> _What this task involves_:
Return the lines of the data below starting at the one holding "LIPROPILENO" and ending at the one holding "ewünschter Lift-Typ", word for word, leaving every picture out.

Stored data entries
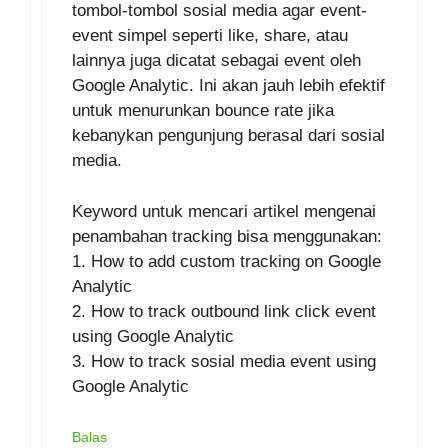
tombol-tombol sosial media agar event-
event simpel seperti like, share, atau
lainnya juga dicatat sebagai event oleh
Google Analytic. Ini akan jauh lebih efektif
untuk menurunkan bounce rate jika
kebanykan pengunjung berasal dari sosial
media.
Keyword untuk mencari artikel mengenai
penambahan tracking bisa menggunakan:
1. How to add custom tracking on Google
Analytic
2. How to track outbound link click event
using Google Analytic
3. How to track sosial media event using
Google Analytic
Balas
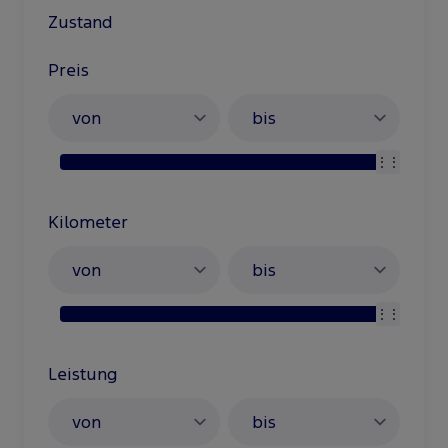
Zustand
Preis
Kilometer
Leistung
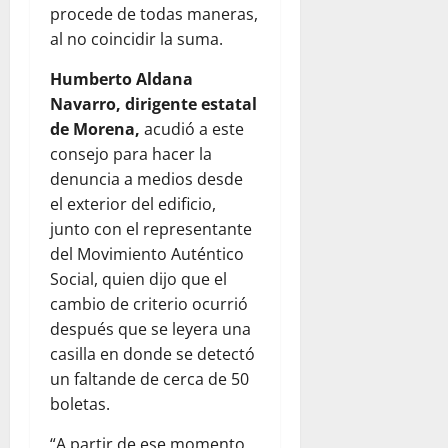
procede de todas maneras,
al no coincidir la suma.
Humberto Aldana
Navarro, dirigente estatal
de Morena,
acudió a este
consejo para hacer la
denuncia a medios desde
el exterior del edificio,
junto con el representante
del Movimiento Auténtico
Social, quien dijo que el
cambio de criterio ocurrió
después que se leyera una
casilla en donde se detectó
un faltande de cerca de 50
boletas.
“A partir de ese momento,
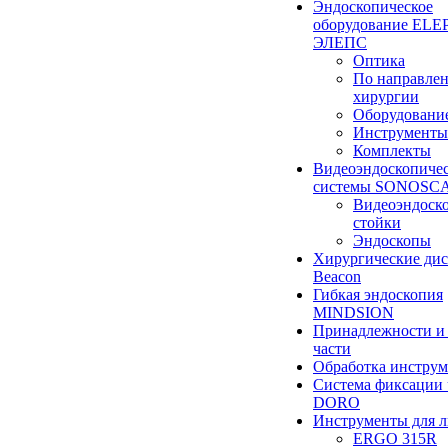
Эндоскопическое
оборудование ELEP
ЭЛЕПС
Оптика
По направле
хирургии
Оборудовани
Инструменты
Комплекты
Видеоэндоскопиче
системы SONOSC
Видеоэндоск
стойки
Эндоскопы
Хирургические ди
Beacon
Гибкая эндоскопия
MINDSION
Принадлежности и
части
Обработка инструм
Система фиксации 
DORO
Инструменты для 
ERGO 315R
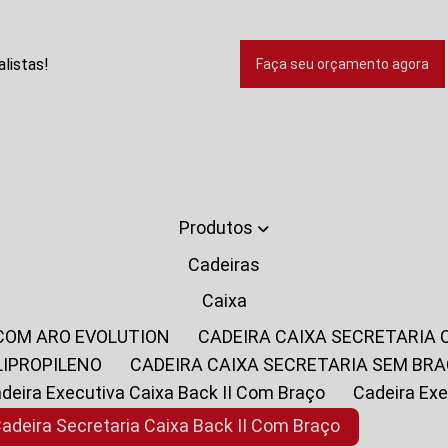
listas!
Faça seu orçamento agora
Produtos
Cadeiras
Caixa
 COM ARO EVOLUTION
CADEIRA CAIXA SECRETARIA
LIPROPILENO
CADEIRA CAIXA SECRETARIA SEM BR
Cadeira Executiva Caixa Back II Com Braço
Cadeira E
Cadeira Secretaria Caixa Back II Com Braço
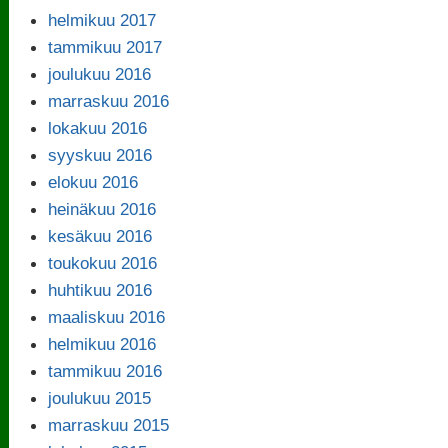
helmikuu 2017
tammikuu 2017
joulukuu 2016
marraskuu 2016
lokakuu 2016
syyskuu 2016
elokuu 2016
heinäkuu 2016
kesäkuu 2016
toukokuu 2016
huhtikuu 2016
maaliskuu 2016
helmikuu 2016
tammikuu 2016
joulukuu 2015
marraskuu 2015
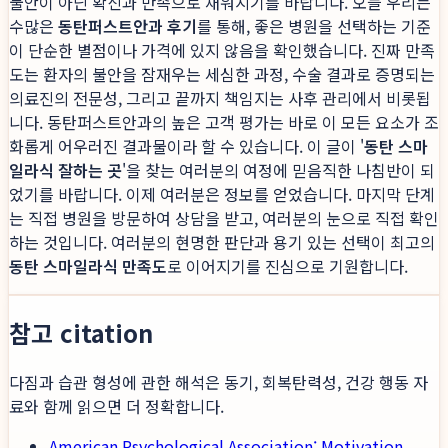
불안이 아닌 확신과 만족으로 채워지기를 바랍니다. 오늘 우리는
수많은
동탄퍼스트안과 후기
를 통해, 좋은 병원을 선택하는 기준
이 단순한 별점이나 가격에 있지 않음을 확인했습니다. 진짜 만족
도는 환자의 불안을 잠재우는 세심한 과정, 수술 결과로 증명되는
의료진의 전문성, 그리고 끝까지 책임지는 사후 관리에서 비롯됩
니다. 동탄퍼스트안과의 높은 고객 평가는 바로 이 모든 요소가 조
화롭게 어우러진 결과물이라 할 수 있습니다. 이 글이 '
동탄 스마
일라식 잘하는 곳
'을 찾는 여러분의 여정에 믿음직한 나침반이 되
었기를 바랍니다. 이제 여러분은 정보를 얻었습니다. 마지막 단계
는 직접 병원을 방문하여 상담을 받고, 여러분의 눈으로 직접 확인
하는 것입니다. 여러분의 현명한 판단과 용기 있는 선택이 최고의
동탄 스마일라식 만족도
로 이어지기를 진심으로 기원합니다.
참고 citation
다짐과 습관 형성에 관한 해석은 동기, 회복탄력성, 건강 행동 자
료와 함께 읽으면 더 정확합니다.
American Psychological Association: Motivation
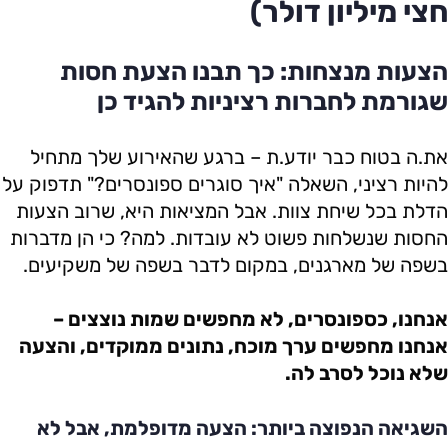
חצי מיליון דולר)
הצעות מנצחות: כך תבנו הצעת חסות
שגורמת לחברות רציניות להגיד כן
את.ה בטוח כבר יודע.ת – ברגע שהאירוע שלך מתחיל
להיות רציני, השאלה "איך סוגרים ספונסרים?" תדפוק על
הדלת בכל שיחת צוות. אבל המציאות היא, שרוב הצעות
החסות שנשלחות פשוט לא עובדות. למה? כי הן מדברות
בשפה של מארגנים, במקום לדבר בשפה של משקיעים.
אנחנו, כספונסרים, לא מחפשים שמות נוצצים –
אנחנו מחפשים ערך מוכח, נתונים ממוקדים, והצעה
שלא נוכל לסרב לה.
השגיאה הנפוצה ביותר: הצעה מדופלמת, אבל לא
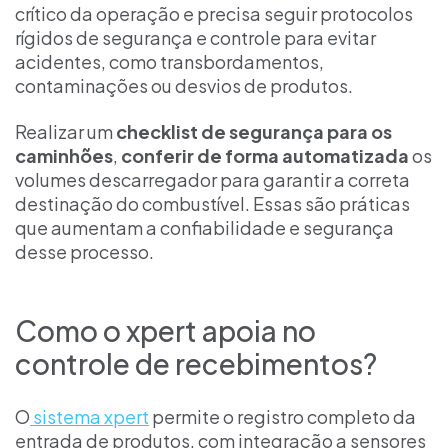
crítico da operação e precisa seguir protocolos
rígidos de segurança e controle para evitar
acidentes, como transbordamentos,
contaminações ou desvios de produtos.
Realizar um
checklist de segurança para os
caminhões
,
conferir de forma automatizada
os
volumes descarregador para garantir a correta
destinação do combustível. Essas são práticas
que aumentam a confiabilidade e segurança
desse processo.
Como o xpert apoia no
controle de recebimentos?
O
sistema xpert
permite o registro completo da
entrada de produtos, com integração a sensores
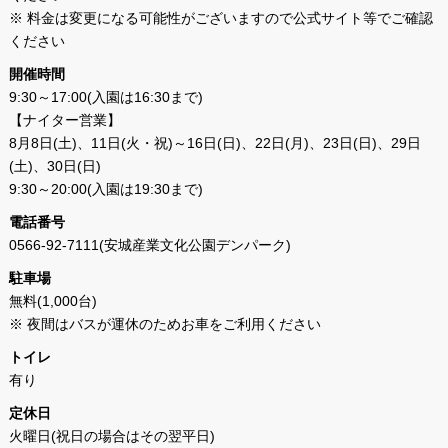
※ 料金は変更になる可能性がございますので公式サイト等でご確認
ください
開催時間
9:30～17:00(入園は16:30まで)
【ナイター営業】
8月8日(土)、11日(火・祝)～16日(日)、22日(月)、23日(日)、29日
(土)、30日(日)
9:30～20:00(入園は19:30まで)
電話番号
0566-92-7111(安城産業文化公園デンパーク)
駐車場
無料(1,000台)
※ 夜間はバスが運休のためお車をご利用ください
トイレ
有り
定休日
火曜日(祝日の場合はその翌平日)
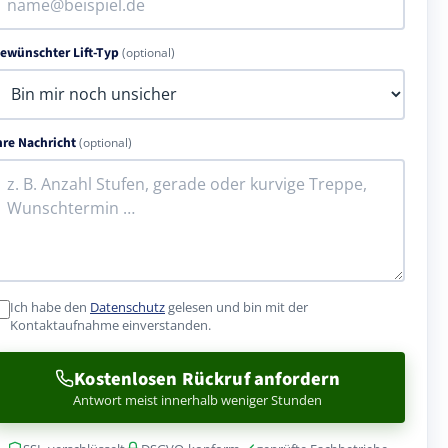
ewünschter Lift-Typ
(optional)
hre Nachricht
(optional)
Ich habe den
Datenschutz
gelesen und bin mit der
Kontaktaufnahme einverstanden.
Kostenlosen Rückruf anfordern
Antwort meist innerhalb weniger Stunden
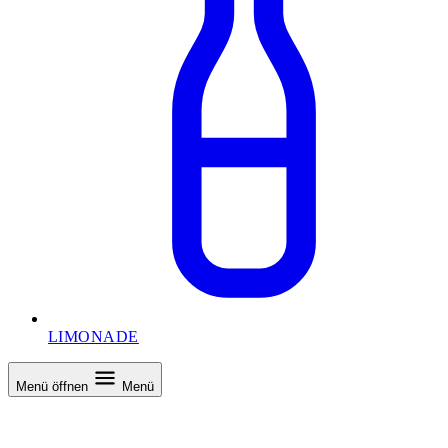
LIMONADE
Menü öffnen
Menü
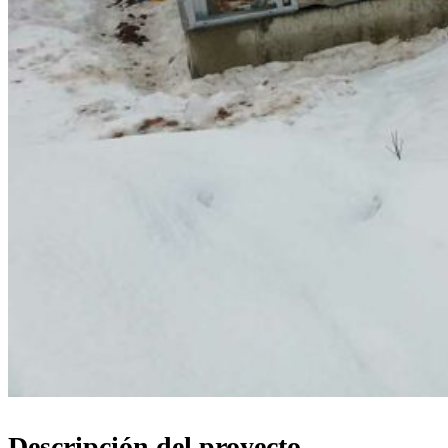
Descripción del proyecto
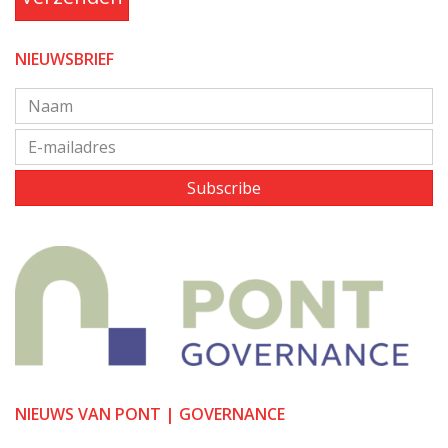
NIEUWSBRIEF
Subscribe
NIEUWS VAN PONT | GOVERNANCE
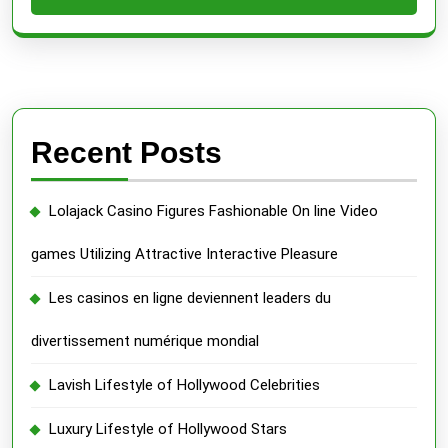
Recent Posts
Lolajack Casino Figures Fashionable On line Video
games Utilizing Attractive Interactive Pleasure
Les casinos en ligne deviennent leaders du
divertissement numérique mondial
Lavish Lifestyle of Hollywood Celebrities
Luxury Lifestyle of Hollywood Stars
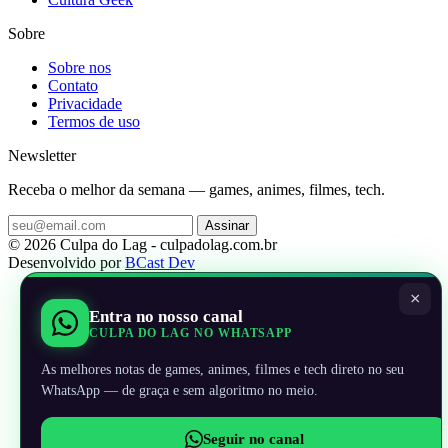
Sobre
Sobre nos
Contato
Privacidade
Termos de uso
Newsletter
Receba o melhor da semana — games, animes, filmes, tech.
Assinar
© 2026 Culpa do Lag - culpadolag.com.br
Desenvolvido por
BCast Dev
×
Entra no nosso canal
CULPA DO LAG NO WHATSAPP
As melhores notas de games, animes, filmes e tech direto no seu
WhatsApp — de graça e sem algoritmo no meio.
Seguir no canal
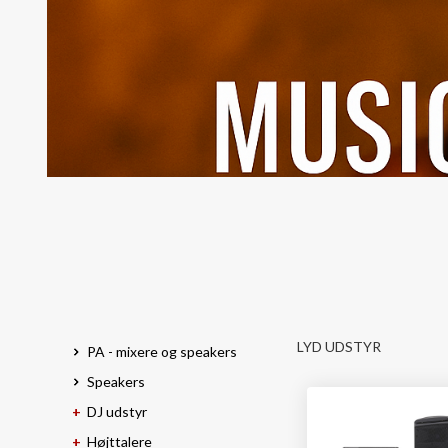
LYD UDSTYR
PA - mixere og speakers
Speakers
DJ udstyr
Højttalere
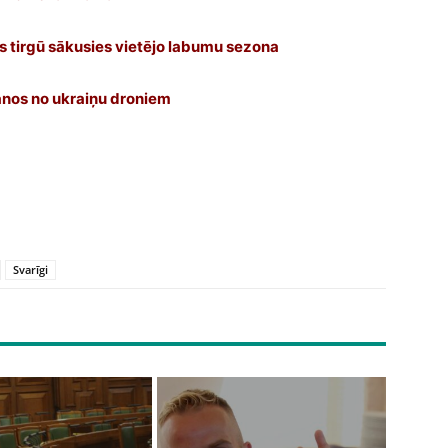
 tirgū sākusies vietējo labumu sezona
anos no ukraiņu droniem
Svarīgi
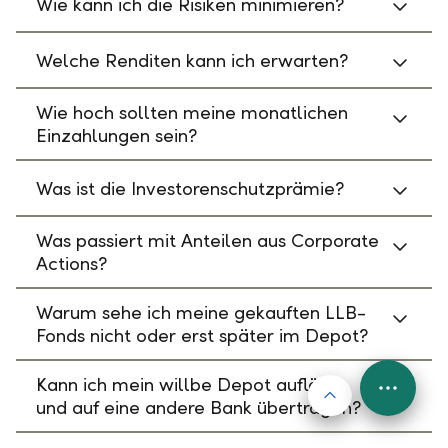
Wie kann ich die Risiken minimieren?
Welche Renditen kann ich erwarten?
Wie hoch sollten meine monatlichen
Einzahlungen sein?
Was ist die Investorenschutzprämie?
Was passiert mit Anteilen aus Corporate
Actions?
Warum sehe ich meine gekauften LLB-
Fonds nicht oder erst später im Depot?
Kann ich mein willbe Depot auflösen
Nach oben
FAB
und auf eine andere Bank übertragen?
Menu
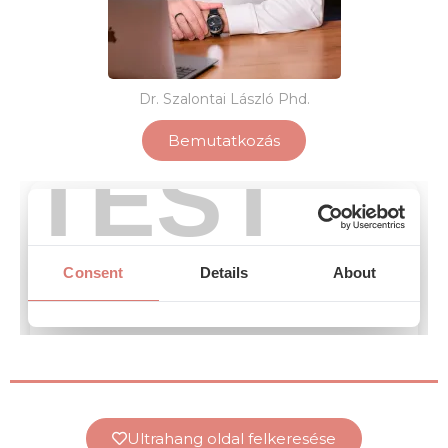
Dr. Szalontai László Phd.
Bemutatkozás
Ultrahang oldal felkeresése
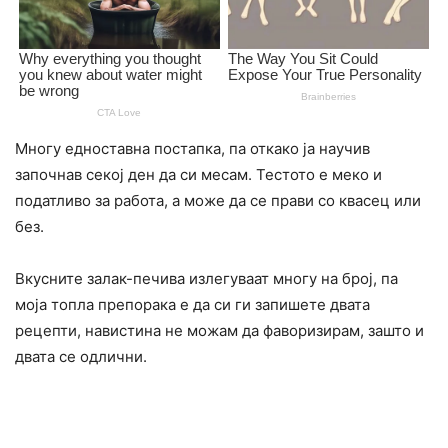
Многу едноставна постапка, па откако ја научив
започнав секој ден да си месам. Тестото е меко и
податливо за работа, а може да се прави со квасец или
без.
Вкусните залак-печива излегуваат многу на број, па
моја топла препорака е да си ги запишете двата
рецепти, навистина не можам да фаворизирам, зашто и
двата се одлични.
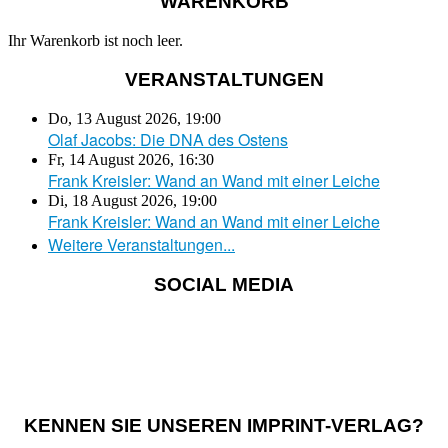
WARENKORB
Ihr Warenkorb ist noch leer.
VERANSTALTUNGEN
Do, 13 August 2026
,
19:00
Olaf Jacobs: Die DNA des Ostens
Fr, 14 August 2026
,
16:30
Frank Kreisler: Wand an Wand mit einer Leiche
Di, 18 August 2026
,
19:00
Frank Kreisler: Wand an Wand mit einer Leiche
Weitere Veranstaltungen...
SOCIAL MEDIA
KENNEN SIE UNSEREN IMPRINT-VERLAG?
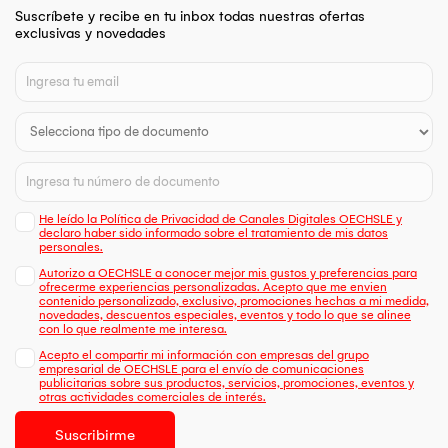
Suscríbete y recibe en tu inbox todas nuestras ofertas
exclusivas y novedades
He leído la Política de Privacidad de Canales Digitales OECHSLE y
declaro haber sido informado sobre el tratamiento de mis datos
personales.
Autorizo a OECHSLE a conocer mejor mis gustos y preferencias para
ofrecerme experiencias personalizadas. Acepto que me envien
contenido personalizado, exclusivo, promociones hechas a mi medida,
novedades, descuentos especiales, eventos y todo lo que se alinee
con lo que realmente me interesa.
Acepto el compartir mi información con empresas del grupo
empresarial de OECHSLE para el envío de comunicaciones
publicitarias sobre sus productos, servicios, promociones, eventos y
otras actividades comerciales de interés.
Suscribirme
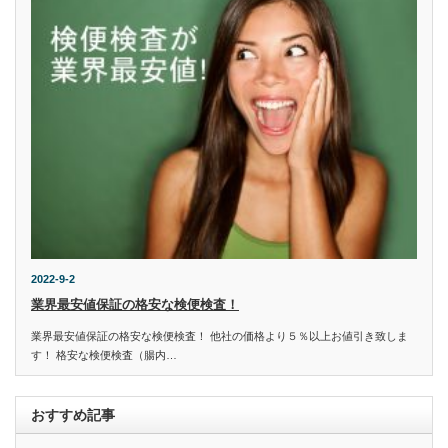
2022-9-2
業界最安値保証の格安な検便検査！
業界最安値保証の格安な検便検査！ 他社の価格より５％以上お値引き致しま
す！ 格安な検便検査（腸内…
おすすめ記事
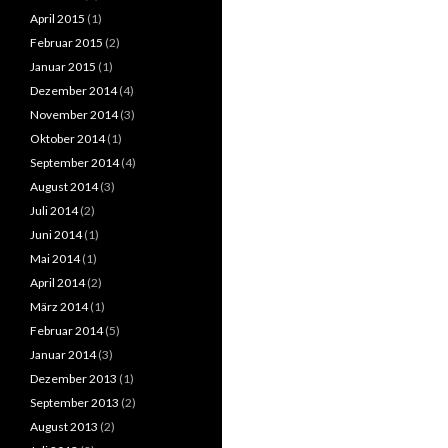
April 2015
(1)
Februar 2015
(2)
Januar 2015
(1)
Dezember 2014
(4)
November 2014
(3)
Oktober 2014
(1)
September 2014
(4)
August 2014
(3)
Juli 2014
(2)
Juni 2014
(1)
Mai 2014
(1)
April 2014
(2)
März 2014
(1)
Februar 2014
(5)
Januar 2014
(3)
Dezember 2013
(1)
September 2013
(2)
August 2013
(2)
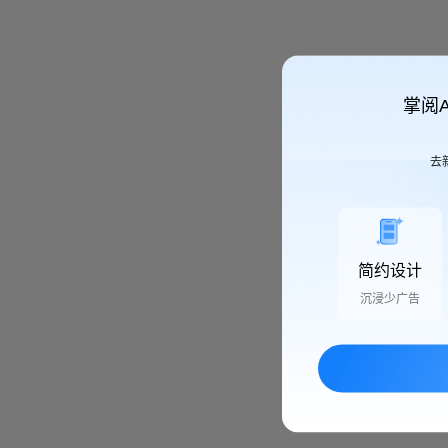
掌阅
去
简约设计
沉浸少广告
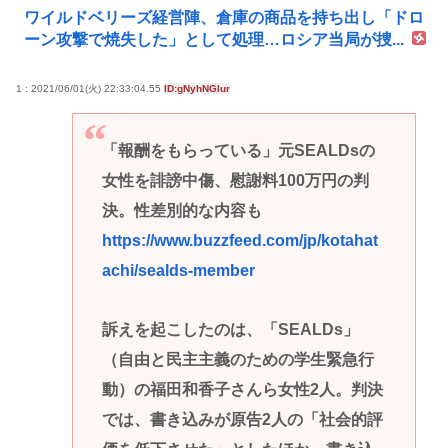
ワイルドベリーズ経営陣、倉庫の商品を持ち出し「ドロ
ーン攻撃で焼失した」として処理…ロシア当局が捜...
1 : 2021/06/01(火) 22:33:04.55
ID:gNyhNGlur
「報酬をもらっている」元SEALDsの
女性を誹謗中傷、慰謝料100万円の判
決。性差別的な内容も
https://www.buzzfeed.com/jp/kotahat
achi/sealds-member
訴えを起こしたのは、「SEALDs」
（自由と民主主義のための学生緊急行
動）の福田和香子さんら女性2人。判決
では、書き込みが原告2人の「社会的評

> _Exercise result_:
LIPROPILENO
CADEIRA CAIXA SECRETARIA SEM BR
Cadeira Executiva Caixa Back II Com Braço
Cadeira E
Cadeira Secretaria Caixa Back II Com Braço
helmikuu 2017
tammikuu 2017
joulukuu 2016
marraskuu 2016
lokakuu 2016
syyskuu 2016
elokuu 2016
heinäkuu 2016
kesäkuu 2016
toukokuu 2016
huhtikuu 2016
maaliskuu 2016
helmikuu 2016
tammikuu 2016
joulukuu 2015
marraskuu 2015
불안이 아닌 확신과 만족으로 채워지기를 바랍니다. 오늘 우리는
수많은
동탄퍼스트안과 후기
를 통해, 좋은 병원을 선택하는 기준
이 단순한 별점이나 가격에 있지 않음을 확인했습니다. 진짜 만족
도는 환자의 불안을 잠재우는 세심한 과정, 수술 결과로 증명되는
의료진의 전문성, 그리고 끝까지 책임지는 사후 관리에서 비롯됩
니다. 동탄퍼스트안과의 높은 고객 평가는 바로 이 모든 요소가 조
화롭게 어우러진 결과물이라 할 수 있습니다. 이 글이 '
동탄 스마
일라식 잘하는 곳
'을 찾는 여러분의 여정에 믿음직한 나침반이 되
었기를 바랍니다. 이제 여러분은 정보를 얻었습니다. 마지막 단계
는 직접 병원을 방문하여 상담을 받고, 여러분의 눈으로 직접 확인
하는 것입니다. 여러분의 현명한 판단과 용기 있는 선택이 최고의
동탄 스마일라식 만족도
로 이어지기를 진심으로 기원합니다.
참고 citation
다짐과 습관 형성에 관한 해석은 동기, 회복탄력성, 건강 행동 자
료와 함께 읽으면 더 정확합니다.
American Psychological Association: Motivation
חצי מיליון דולר)
הצעות מנצחות: כך תבנו הצעת חסות
שגורמת לחברות רציניות להגיד כן
את.ה בטוח כבר יודע.ת – ברגע שהאירוע שלך מתחיל
להיות רציני, השאלה "איך סוגרים ספונסרים?" תדפוק על
הדלת בכל שיחת צוות. אבל המציאות היא, שרוב הצעות
החסות שנשלחות פשוט לא עובדות. למה? כי הן מדברות
בשפה של מארגנים, במקום לדבר בשפה של משקיעים.
אנחנו, כספונסרים, לא מחפשים שמות נוצצים –
אנחנו מחפשים ערך מוכח, נתונים ממוקדים, והצעה
שלא נוכל לסרב לה.
השגיאה הנפוצה ביותר: הצעה מדופלמת, אבל לא
crítico da operação e precisa seguir protocolos
rígidos de segurança e controle para evitar
acidentes, como transbordamentos,
contaminações ou desvios de produtos.
Realizar um
checklist de segurança para os
caminhões
,
conferir de forma automatizada
os
volumes descarregador para garantir a correta
destinação do combustível. Essas são práticas
que aumentam a confiabilidade e segurança
desse processo.
Como o xpert apoia no
controle de recebimentos?
O
sistema xpert
permite o registro completo da
entrada de produtos, com integração a sensores
※ 料金は変更になる可能性がございますので公式サイト等でご確認
ください
開催時間
9:30～17:00(入園は16:30まで)
【ナイター営業】
8月8日(土)、11日(火・祝)～16日(日)、22日(月)、23日(日)、29日
(土)、30日(日)
9:30～20:00(入園は19:30まで)
電話番号
0566-92-7111(安城産業文化公園デンパーク)
駐車場
無料(1,000台)
※ 夜間はバスが運休のためお車をご利用ください
トイレ
有り
定休日
火曜日(祝日の場合はその翌平日)
ewünschter Lift-Typ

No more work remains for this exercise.